RECORDS PROVIDED –
* * * * *

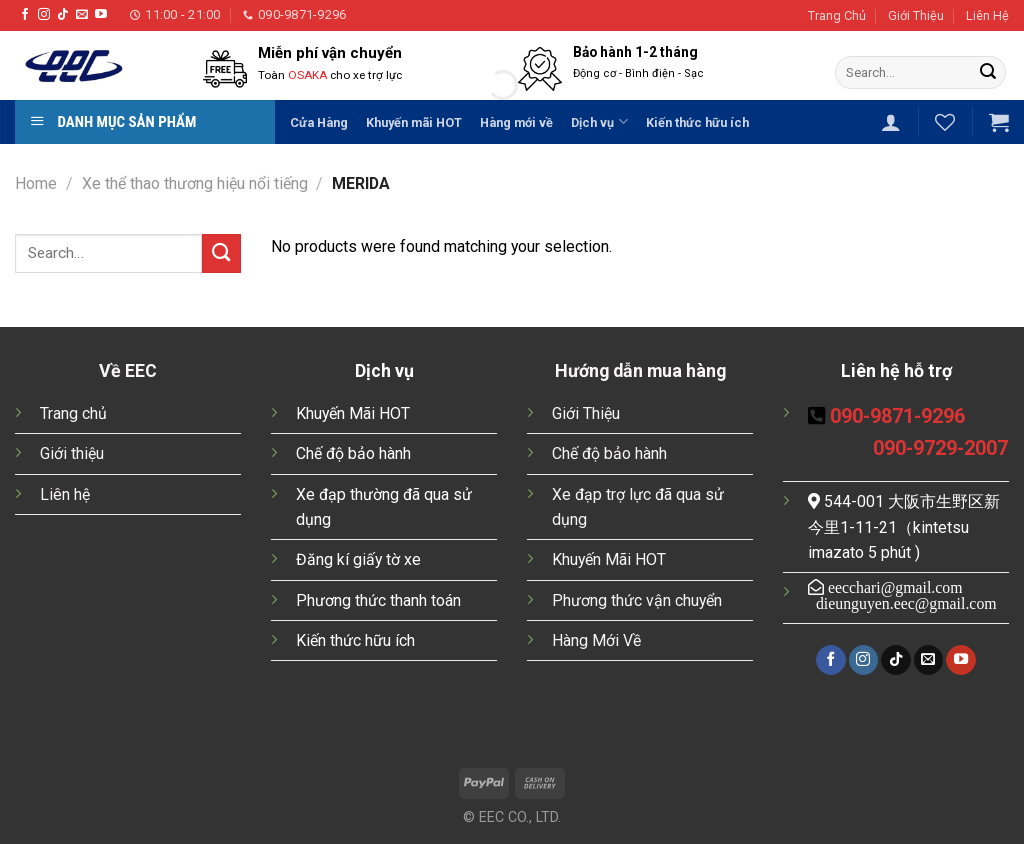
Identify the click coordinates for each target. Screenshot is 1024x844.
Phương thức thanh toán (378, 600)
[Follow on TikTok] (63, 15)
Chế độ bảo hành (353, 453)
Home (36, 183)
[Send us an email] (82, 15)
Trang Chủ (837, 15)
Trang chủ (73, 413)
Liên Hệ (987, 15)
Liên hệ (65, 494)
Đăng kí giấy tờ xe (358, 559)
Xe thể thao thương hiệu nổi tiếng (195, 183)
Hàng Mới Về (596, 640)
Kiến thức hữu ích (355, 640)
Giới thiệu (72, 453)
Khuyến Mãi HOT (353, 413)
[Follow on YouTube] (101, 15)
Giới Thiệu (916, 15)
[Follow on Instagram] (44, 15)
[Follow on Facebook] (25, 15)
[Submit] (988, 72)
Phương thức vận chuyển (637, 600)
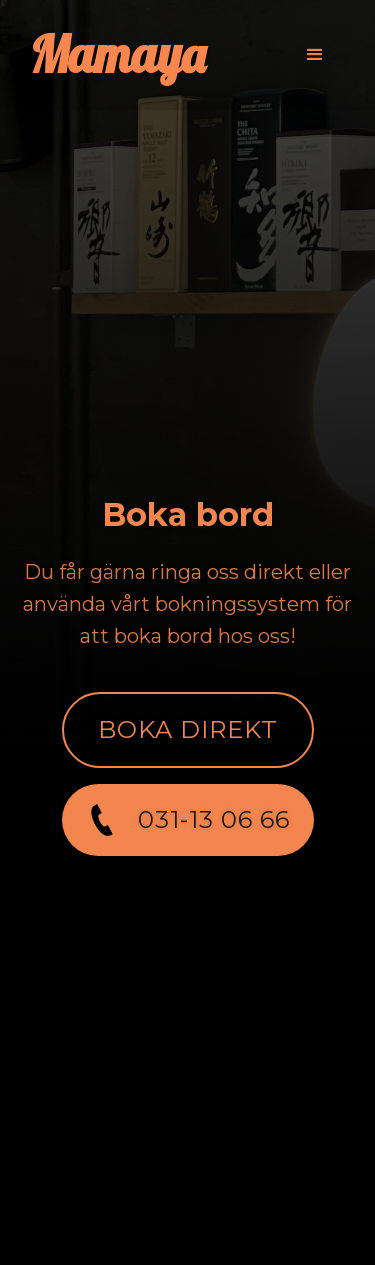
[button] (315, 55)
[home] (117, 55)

* * * * *

HOW TO COMPLETE THIS TASK –
What is needed is an exact transcription of every entry, minus the pictures.

SOLVED EXERCISE –
Identify the click coordinates for each target. Screenshot is 1024x844.
Phương thức thanh toán (378, 600)
[Follow on TikTok] (63, 15)
Chế độ bảo hành (353, 453)
Home (36, 183)
[Send us an email] (82, 15)
Trang Chủ (837, 15)
Trang chủ (73, 413)
Liên Hệ (987, 15)
Liên hệ (65, 494)
Đăng kí giấy tờ xe (358, 559)
Xe thể thao thương hiệu nổi tiếng (195, 183)
Hàng Mới Về (596, 640)
Kiến thức hữu ích (355, 640)
Giới thiệu (72, 453)
Khuyến Mãi HOT (353, 413)
[Follow on YouTube] (101, 15)
Giới Thiệu (916, 15)
[Follow on Instagram] (44, 15)
[Follow on Facebook] (25, 15)
[Submit] (988, 72)
Phương thức vận chuyển (637, 600)
[button] (315, 55)
[home] (117, 55)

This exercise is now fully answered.